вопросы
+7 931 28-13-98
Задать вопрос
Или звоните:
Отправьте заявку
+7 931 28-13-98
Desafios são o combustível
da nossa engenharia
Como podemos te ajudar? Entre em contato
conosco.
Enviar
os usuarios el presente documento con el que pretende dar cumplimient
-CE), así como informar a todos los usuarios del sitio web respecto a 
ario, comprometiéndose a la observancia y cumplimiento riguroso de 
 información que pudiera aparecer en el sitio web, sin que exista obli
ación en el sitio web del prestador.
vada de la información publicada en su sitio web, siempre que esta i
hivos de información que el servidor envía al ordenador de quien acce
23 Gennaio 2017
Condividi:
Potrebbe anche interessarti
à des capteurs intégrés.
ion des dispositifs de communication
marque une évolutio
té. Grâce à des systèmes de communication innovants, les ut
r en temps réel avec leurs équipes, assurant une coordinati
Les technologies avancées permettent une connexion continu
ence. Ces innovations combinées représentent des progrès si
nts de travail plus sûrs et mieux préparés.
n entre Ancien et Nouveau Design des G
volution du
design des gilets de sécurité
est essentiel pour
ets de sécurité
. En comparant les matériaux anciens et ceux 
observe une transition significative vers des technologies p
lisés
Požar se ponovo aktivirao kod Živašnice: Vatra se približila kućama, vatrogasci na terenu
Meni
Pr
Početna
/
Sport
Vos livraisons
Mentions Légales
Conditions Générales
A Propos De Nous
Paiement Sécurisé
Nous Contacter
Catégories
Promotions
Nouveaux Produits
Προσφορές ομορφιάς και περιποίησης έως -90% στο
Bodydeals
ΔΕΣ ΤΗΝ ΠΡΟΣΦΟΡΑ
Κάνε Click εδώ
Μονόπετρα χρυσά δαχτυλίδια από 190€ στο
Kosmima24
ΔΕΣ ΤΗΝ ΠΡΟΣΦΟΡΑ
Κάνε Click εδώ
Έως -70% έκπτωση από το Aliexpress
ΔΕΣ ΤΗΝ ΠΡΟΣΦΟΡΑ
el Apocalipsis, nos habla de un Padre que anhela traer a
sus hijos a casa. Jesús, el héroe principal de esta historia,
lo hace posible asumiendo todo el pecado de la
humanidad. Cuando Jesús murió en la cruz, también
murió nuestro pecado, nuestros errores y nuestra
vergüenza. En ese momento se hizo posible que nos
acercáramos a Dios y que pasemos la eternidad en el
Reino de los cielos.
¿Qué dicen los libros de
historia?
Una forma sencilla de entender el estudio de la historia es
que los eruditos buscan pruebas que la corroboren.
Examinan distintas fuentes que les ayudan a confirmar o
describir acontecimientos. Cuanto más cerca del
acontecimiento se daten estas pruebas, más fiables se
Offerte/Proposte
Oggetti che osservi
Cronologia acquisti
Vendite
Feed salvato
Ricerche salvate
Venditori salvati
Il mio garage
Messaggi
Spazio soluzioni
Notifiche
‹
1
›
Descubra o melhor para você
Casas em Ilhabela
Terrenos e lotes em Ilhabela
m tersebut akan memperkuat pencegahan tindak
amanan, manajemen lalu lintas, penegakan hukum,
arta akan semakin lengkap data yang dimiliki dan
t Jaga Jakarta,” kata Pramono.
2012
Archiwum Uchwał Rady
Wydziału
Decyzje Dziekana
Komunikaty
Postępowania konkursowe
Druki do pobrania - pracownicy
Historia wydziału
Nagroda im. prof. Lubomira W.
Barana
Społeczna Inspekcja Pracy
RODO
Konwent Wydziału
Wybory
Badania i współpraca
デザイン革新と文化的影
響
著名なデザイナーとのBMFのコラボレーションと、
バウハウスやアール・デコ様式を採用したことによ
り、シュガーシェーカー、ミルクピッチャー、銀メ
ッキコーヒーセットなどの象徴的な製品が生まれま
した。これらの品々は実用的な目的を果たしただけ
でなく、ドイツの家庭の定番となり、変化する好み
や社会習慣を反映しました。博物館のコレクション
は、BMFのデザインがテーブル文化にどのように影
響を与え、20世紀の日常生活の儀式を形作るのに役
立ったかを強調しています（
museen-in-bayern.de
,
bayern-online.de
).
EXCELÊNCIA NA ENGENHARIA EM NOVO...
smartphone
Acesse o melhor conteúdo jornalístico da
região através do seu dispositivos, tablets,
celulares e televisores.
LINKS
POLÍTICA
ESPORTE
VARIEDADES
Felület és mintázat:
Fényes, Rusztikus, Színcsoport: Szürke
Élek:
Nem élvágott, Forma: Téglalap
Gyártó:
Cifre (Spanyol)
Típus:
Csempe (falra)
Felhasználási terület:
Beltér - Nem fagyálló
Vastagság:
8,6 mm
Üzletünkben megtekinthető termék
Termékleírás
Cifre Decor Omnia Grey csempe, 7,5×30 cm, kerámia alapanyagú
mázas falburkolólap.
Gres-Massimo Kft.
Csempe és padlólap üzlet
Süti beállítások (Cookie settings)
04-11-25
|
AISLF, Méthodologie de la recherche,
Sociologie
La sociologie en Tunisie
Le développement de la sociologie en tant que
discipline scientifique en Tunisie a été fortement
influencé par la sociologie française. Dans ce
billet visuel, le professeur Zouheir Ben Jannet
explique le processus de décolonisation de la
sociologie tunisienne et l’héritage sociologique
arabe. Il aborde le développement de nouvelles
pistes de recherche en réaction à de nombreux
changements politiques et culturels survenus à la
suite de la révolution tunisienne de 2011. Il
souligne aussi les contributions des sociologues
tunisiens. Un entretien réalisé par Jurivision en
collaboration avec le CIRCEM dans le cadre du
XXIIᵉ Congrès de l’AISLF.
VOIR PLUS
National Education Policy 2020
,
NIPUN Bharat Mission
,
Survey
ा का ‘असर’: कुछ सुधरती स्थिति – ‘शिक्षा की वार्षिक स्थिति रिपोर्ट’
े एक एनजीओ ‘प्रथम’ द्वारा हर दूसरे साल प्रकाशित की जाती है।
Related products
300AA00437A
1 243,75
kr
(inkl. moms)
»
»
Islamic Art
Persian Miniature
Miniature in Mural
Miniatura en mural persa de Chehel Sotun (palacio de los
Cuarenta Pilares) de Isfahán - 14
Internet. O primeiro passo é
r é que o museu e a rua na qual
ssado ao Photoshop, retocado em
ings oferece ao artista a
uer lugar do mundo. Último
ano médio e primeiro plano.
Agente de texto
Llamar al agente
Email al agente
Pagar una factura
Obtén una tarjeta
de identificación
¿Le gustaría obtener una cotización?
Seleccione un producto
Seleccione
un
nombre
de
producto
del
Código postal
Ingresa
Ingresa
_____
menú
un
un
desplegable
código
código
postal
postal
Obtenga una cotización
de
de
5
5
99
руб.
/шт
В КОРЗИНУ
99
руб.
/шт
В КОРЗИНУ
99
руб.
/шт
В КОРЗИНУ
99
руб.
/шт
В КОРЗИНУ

* **TASK GOAL**
Using the data above, reproduce exactly the lines from the line that contains "design des gilets de sécurité" through the line that contains "Spazio soluzioni", including both.

* **REPLY TO THE EXERCISE**
design des gilets de sécurité
est essentiel pour
ets de sécurité
. En comparant les matériaux anciens et ceux 
observe une transition significative vers des technologies p
lisés
Požar se ponovo aktivirao kod Živašnice: Vatra se približila kućama, vatrogasci na terenu
Meni
Pr
Početna
/
Sport
Vos livraisons
Mentions Légales
Conditions Générales
A Propos De Nous
Paiement Sécurisé
Nous Contacter
Catégories
Promotions
Nouveaux Produits
Προσφορές ομορφιάς και περιποίησης έως -90% στο
Bodydeals
ΔΕΣ ΤΗΝ ΠΡΟΣΦΟΡΑ
Κάνε Click εδώ
Μονόπετρα χρυσά δαχτυλίδια από 190€ στο
Kosmima24
ΔΕΣ ΤΗΝ ΠΡΟΣΦΟΡΑ
Κάνε Click εδώ
Έως -70% έκπτωση από το Aliexpress
ΔΕΣ ΤΗΝ ΠΡΟΣΦΟΡΑ
el Apocalipsis, nos habla de un Padre que anhela traer a
sus hijos a casa. Jesús, el héroe principal de esta historia,
lo hace posible asumiendo todo el pecado de la
humanidad. Cuando Jesús murió en la cruz, también
murió nuestro pecado, nuestros errores y nuestra
vergüenza. En ese momento se hizo posible que nos
acercáramos a Dios y que pasemos la eternidad en el
Reino de los cielos.
¿Qué dicen los libros de
historia?
Una forma sencilla de entender el estudio de la historia es
que los eruditos buscan pruebas que la corroboren.
Examinan distintas fuentes que les ayudan a confirmar o
describir acontecimientos. Cuanto más cerca del
acontecimiento se daten estas pruebas, más fiables se
Offerte/Proposte
Oggetti che osservi
Cronologia acquisti
Vendite
Feed salvato
Ricerche salvate
Venditori salvati
Il mio garage
Messaggi
Spazio soluzioni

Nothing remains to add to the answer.